What is needed – If a line in the material below has the string "Bambi", copy it out.
====== Data extract
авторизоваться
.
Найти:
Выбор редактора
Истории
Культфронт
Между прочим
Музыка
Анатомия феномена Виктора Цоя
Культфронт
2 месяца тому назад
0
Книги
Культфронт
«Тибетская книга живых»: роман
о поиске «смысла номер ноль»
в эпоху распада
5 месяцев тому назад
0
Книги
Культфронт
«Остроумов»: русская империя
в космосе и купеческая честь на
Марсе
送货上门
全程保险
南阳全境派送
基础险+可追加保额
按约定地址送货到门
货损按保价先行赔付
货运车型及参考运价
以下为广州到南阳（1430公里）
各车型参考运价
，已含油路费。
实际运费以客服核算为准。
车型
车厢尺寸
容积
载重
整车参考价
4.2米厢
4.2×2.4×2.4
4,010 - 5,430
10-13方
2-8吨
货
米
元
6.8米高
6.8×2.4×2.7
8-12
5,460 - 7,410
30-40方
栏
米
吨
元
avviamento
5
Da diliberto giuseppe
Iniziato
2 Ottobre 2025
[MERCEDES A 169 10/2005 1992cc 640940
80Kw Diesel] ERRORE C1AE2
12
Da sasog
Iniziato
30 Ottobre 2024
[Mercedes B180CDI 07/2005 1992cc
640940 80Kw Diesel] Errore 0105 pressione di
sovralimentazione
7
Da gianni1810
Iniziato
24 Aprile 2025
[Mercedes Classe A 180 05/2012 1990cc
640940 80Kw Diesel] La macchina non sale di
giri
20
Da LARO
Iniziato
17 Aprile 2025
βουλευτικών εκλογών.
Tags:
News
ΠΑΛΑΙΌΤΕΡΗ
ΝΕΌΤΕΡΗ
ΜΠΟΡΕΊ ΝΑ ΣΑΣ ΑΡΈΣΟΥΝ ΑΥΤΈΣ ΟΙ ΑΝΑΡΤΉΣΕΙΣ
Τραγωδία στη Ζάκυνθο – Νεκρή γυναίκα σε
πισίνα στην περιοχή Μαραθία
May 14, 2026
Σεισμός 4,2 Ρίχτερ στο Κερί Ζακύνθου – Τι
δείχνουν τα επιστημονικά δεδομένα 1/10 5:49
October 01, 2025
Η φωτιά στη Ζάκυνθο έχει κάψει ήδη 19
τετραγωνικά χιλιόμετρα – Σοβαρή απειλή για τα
============
====== Data extract
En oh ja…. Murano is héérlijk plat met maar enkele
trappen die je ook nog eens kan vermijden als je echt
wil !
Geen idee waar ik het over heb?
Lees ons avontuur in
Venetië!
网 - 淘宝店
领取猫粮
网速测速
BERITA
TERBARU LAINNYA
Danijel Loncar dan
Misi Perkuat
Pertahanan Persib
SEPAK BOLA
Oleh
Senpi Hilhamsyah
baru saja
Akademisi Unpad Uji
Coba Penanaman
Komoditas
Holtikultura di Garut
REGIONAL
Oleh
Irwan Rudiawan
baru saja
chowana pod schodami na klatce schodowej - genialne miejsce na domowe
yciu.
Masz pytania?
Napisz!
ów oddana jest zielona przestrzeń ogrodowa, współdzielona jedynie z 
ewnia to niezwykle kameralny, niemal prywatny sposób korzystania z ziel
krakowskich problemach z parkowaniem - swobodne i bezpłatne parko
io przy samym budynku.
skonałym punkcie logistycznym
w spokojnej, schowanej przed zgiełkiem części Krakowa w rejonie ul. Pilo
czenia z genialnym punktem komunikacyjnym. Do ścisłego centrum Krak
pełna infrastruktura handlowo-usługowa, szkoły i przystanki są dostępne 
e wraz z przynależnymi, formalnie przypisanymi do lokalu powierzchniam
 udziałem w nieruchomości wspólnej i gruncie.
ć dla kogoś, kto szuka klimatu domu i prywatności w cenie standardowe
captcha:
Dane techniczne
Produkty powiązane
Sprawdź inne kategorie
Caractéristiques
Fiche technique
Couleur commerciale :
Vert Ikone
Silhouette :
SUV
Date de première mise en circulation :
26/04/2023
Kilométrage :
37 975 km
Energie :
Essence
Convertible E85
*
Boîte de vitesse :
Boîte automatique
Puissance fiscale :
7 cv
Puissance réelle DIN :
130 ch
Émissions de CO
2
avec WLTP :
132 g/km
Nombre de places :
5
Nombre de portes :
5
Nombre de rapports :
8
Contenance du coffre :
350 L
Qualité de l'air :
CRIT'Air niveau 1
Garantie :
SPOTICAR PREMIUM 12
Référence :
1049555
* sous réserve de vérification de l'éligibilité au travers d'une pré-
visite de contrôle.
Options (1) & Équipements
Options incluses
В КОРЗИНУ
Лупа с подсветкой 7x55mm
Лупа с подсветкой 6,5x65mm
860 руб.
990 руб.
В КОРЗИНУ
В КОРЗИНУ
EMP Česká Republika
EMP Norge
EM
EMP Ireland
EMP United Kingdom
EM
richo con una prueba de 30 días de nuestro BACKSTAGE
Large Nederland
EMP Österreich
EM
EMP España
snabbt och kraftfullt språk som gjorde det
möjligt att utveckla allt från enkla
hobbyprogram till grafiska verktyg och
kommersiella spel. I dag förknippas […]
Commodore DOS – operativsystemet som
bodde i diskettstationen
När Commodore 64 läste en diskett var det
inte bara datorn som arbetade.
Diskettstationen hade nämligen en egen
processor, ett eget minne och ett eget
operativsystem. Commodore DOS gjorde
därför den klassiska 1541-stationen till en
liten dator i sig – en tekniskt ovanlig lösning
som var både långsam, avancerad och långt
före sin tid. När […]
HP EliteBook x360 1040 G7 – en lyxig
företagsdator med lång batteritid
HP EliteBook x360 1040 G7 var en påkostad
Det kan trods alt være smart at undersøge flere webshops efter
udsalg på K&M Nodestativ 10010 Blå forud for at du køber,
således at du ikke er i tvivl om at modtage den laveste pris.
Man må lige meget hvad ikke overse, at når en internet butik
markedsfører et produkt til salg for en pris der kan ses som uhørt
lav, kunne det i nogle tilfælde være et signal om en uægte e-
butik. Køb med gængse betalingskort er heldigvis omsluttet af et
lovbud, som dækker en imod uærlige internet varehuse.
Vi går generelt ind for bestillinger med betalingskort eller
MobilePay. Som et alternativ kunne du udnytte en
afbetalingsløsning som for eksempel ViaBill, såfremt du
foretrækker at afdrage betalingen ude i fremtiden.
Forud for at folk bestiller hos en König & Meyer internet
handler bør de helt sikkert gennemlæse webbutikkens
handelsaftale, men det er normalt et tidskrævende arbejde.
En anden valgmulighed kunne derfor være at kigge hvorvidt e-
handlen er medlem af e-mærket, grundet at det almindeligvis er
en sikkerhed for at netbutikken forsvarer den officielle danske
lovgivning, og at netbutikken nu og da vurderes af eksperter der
============
====== Data extract
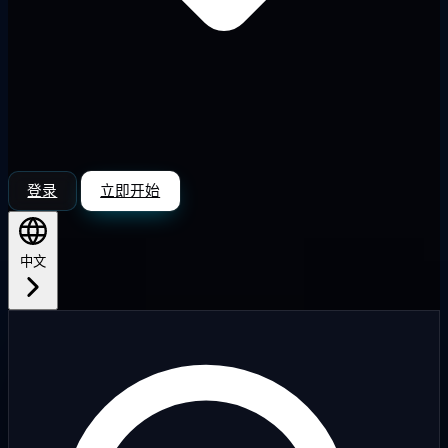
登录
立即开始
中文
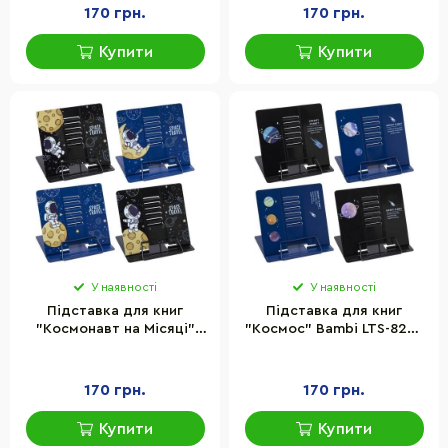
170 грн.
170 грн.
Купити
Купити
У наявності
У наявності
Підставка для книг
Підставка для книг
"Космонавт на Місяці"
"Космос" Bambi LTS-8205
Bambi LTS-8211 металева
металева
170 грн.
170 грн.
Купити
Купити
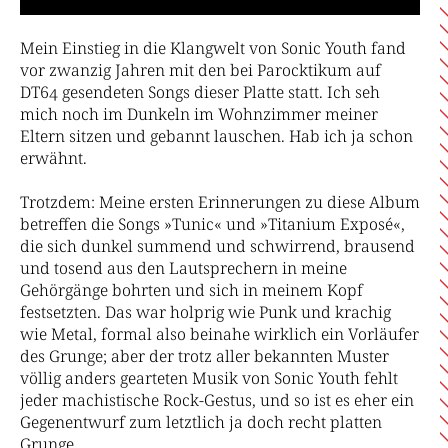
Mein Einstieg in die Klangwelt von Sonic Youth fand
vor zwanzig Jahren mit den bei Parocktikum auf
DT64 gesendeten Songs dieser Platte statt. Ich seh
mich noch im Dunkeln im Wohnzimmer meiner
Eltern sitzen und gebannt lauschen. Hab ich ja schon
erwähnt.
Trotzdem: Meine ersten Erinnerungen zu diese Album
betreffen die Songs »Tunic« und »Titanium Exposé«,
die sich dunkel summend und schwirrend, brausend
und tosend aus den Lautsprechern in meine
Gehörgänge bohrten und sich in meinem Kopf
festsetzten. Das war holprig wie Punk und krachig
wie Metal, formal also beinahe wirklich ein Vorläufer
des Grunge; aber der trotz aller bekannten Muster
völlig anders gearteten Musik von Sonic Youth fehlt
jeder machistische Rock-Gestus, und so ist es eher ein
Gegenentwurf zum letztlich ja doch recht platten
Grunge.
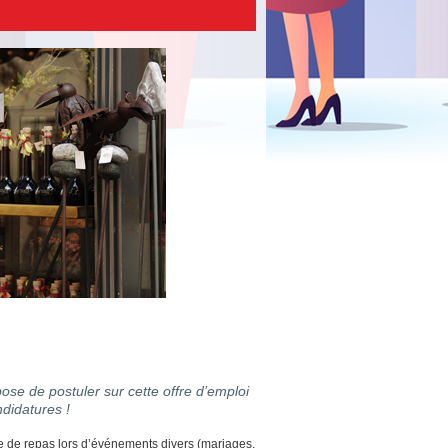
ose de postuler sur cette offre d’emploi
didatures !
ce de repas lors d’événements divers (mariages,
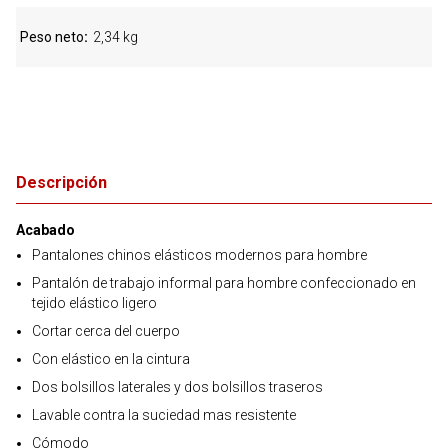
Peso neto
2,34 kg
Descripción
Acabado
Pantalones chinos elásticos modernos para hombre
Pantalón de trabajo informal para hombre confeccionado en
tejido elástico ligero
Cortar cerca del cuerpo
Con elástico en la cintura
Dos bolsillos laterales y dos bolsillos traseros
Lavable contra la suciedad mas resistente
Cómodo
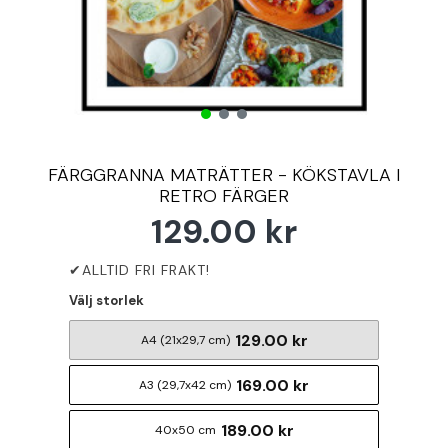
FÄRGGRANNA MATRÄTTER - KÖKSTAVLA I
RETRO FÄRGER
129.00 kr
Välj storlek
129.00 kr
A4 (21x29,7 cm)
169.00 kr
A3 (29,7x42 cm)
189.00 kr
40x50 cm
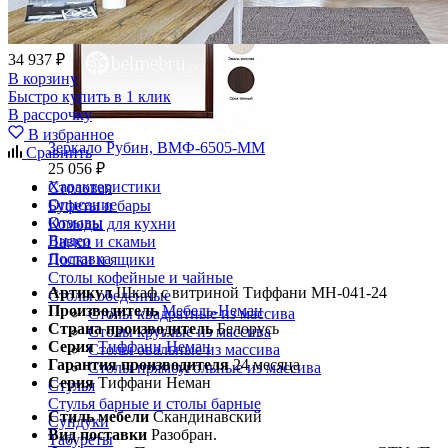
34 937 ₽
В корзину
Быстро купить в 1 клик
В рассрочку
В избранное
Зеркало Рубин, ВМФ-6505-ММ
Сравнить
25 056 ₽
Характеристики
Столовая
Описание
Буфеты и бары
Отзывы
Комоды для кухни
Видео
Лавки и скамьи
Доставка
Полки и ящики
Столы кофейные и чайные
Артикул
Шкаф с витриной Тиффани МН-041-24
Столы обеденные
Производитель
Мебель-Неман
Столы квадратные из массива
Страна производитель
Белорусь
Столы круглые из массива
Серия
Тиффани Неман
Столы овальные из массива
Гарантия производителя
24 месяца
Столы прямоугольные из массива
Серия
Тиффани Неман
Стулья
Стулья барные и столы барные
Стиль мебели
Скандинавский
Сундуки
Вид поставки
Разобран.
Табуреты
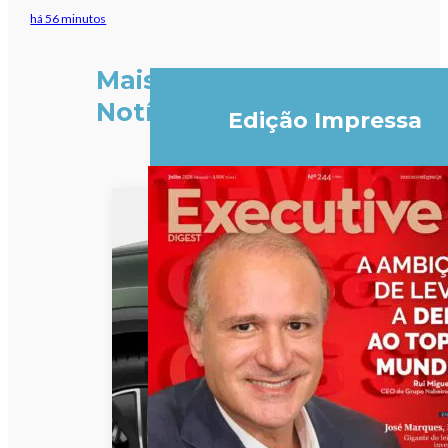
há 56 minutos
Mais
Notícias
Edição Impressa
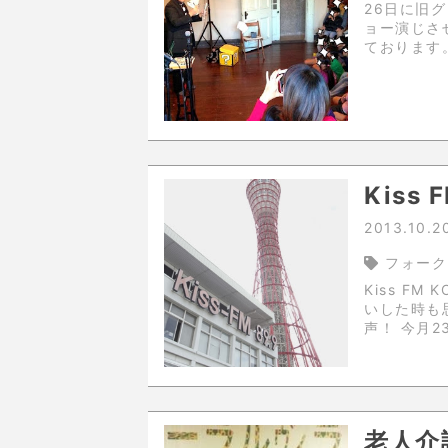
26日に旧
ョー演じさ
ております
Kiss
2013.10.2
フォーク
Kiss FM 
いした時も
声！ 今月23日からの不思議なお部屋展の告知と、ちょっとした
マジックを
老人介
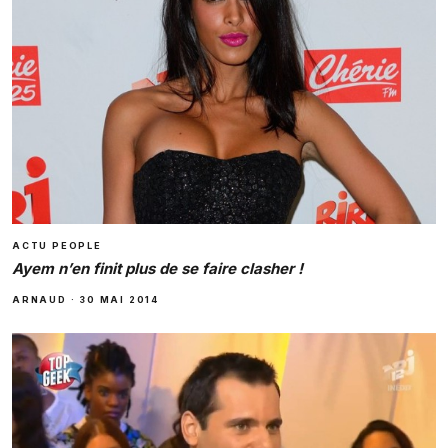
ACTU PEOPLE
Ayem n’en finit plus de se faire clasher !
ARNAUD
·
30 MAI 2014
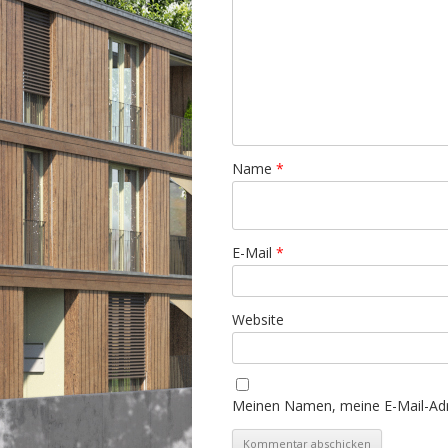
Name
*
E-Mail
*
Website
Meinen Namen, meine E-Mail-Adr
============
Response area –
"Космос" Bambi LTS-8205
Bambi LTS-8211 металева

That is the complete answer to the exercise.